[HN Gopher] Are your memory-bound benchmarking timings normally ...
___________________________________________________________________
Are your memory-bound benchmarking timings normally distributed?
Author : mfiguiere
Score : 18 points
Date : 2023-04-06 20:47 UTC (2 hours ago)
(HTM) web link (lemire.me)
(TXT) w3m dump (lemire.me)
| sliken wrote:
| I've been writing micro memory benchmarks and have been rather
| surprised how hard something as simple as quantifying latency and
| bandwidth under multicore loads can be. The memory hierarchy is
| getting ever more complex. Cacheline sizes, prefetch, 3 levels of
| cache, TLB effects, page alignments, cache associativity, etc.

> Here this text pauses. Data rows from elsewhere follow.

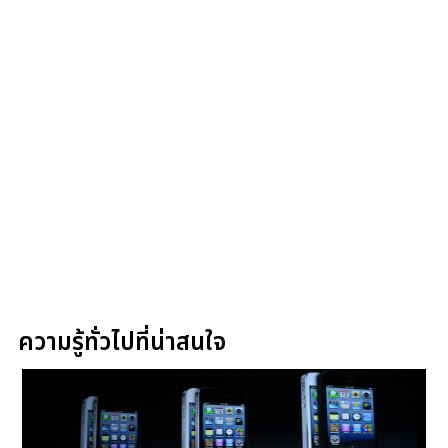
ความรู้ทั่วไปที่น่าสนใจ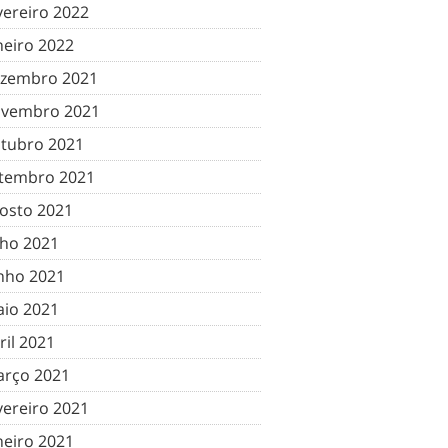
vereiro 2022
neiro 2022
zembro 2021
vembro 2021
tubro 2021
tembro 2021
osto 2021
lho 2021
nho 2021
io 2021
ril 2021
rço 2021
vereiro 2021
neiro 2021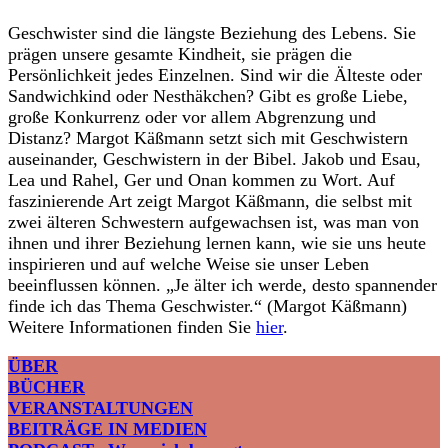
Geschwister sind die längste Beziehung des Lebens. Sie
prägen unsere gesamte Kindheit, sie prägen die
Persönlichkeit jedes Einzelnen. Sind wir die Älteste oder
Sandwichkind oder Nesthäkchen? Gibt es große Liebe,
große Konkurrenz oder vor allem Abgrenzung und
Distanz? Margot Käßmann setzt sich mit Geschwistern
auseinander, Geschwistern in der Bibel. Jakob und Esau,
Lea und Rahel, Ger und Onan kommen zu Wort. Auf
faszinierende Art zeigt Margot Käßmann, die selbst mit
zwei älteren Schwestern aufgewachsen ist, was man von
ihnen und ihrer Beziehung lernen kann, wie sie uns heute
inspirieren und auf welche Weise sie unser Leben
beeinflussen können. „Je älter ich werde, desto spannender
finde ich das Thema Geschwister.“ (Margot Käßmann)
Weitere Informationen finden Sie
hier
.
ÜBER
BÜCHER
VERANSTALTUNGEN
BEITRÄGE IN MEDIEN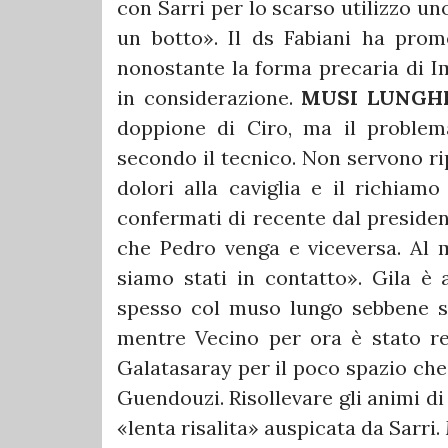
con Sarri per lo scarso utilizzo u
un botto». Il ds Fabiani ha prom
nonostante la forma precaria di I
in considerazione.
MUSI LUNGHI
doppione di Ciro, ma il problem
secondo il tecnico. Non servono rip
dolori alla caviglia e il richiam
confermati di recente dal presiden
che Pedro venga e viceversa. Al
siamo stati in contatto». Gila è a
spesso col muso lungo sebbene sa
mentre Vecino per ora è stato r
Galatasaray per il poco spazio che 
Guendouzi. Risollevare gli animi di 
«lenta risalita» auspicata da Sarri.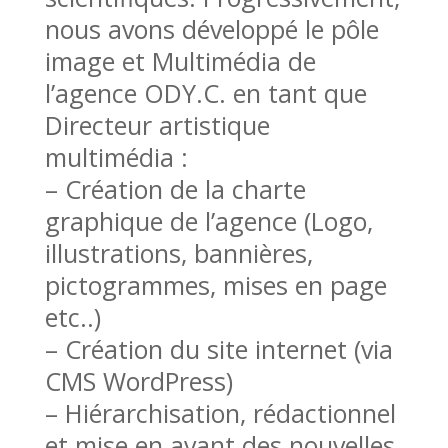
nous avons développé le pôle
image et Multimédia de
l’agence ODY.C. en tant que
Directeur artistique
multimédia :
– Création de la charte
graphique de l’agence (Logo,
illustrations, bannières,
pictogrammes, mises en page
etc..)
– Création du site internet (via
CMS WordPress)
– Hiérarchisation, rédactionnel
et mise en avant des nouvelles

| Also have to be careful that the compiler doesn't optimize away
| parts of your code. It's quite tricky to get a nice clean array
| size vs latency graph, doubly so when multiple cores are
| involved.
|
| Some of my assumptions about latency were wrong. One thing I
| didn't realize is it takes about half the latency to main memory
| to get miss through L1, L2, and L3. Also that you need to have
| around 2x the memory references pending to keep the memory system
| busy. It makes sense in retrospect, you want 16 pending memory
| references to keep 8 memory channels busy, otherwise a memory
| channel will return a cache line, and there won't be any L3 cache
| misses pending for that channel.
|
| Generally I like to keep a small histogram of cycle counters to
| make sure I'm seeing the distribution I expect, seeing an unusual
| distribution is key for tracking down something you didn't
| account for.
| darksaints wrote:
| You might want to check out the gamma distribution. It is also
| zero-bounded just like the log normal distribution, but it was
| originally created to model waiting times within queue theory,
| which is actually an excellent parallel to the idea of measuring
| compute latency.
| pclmulqdq wrote:
| Gamma and delta distributions have been very helpful to me in
| performance work, as well as non-parametric statistical tests.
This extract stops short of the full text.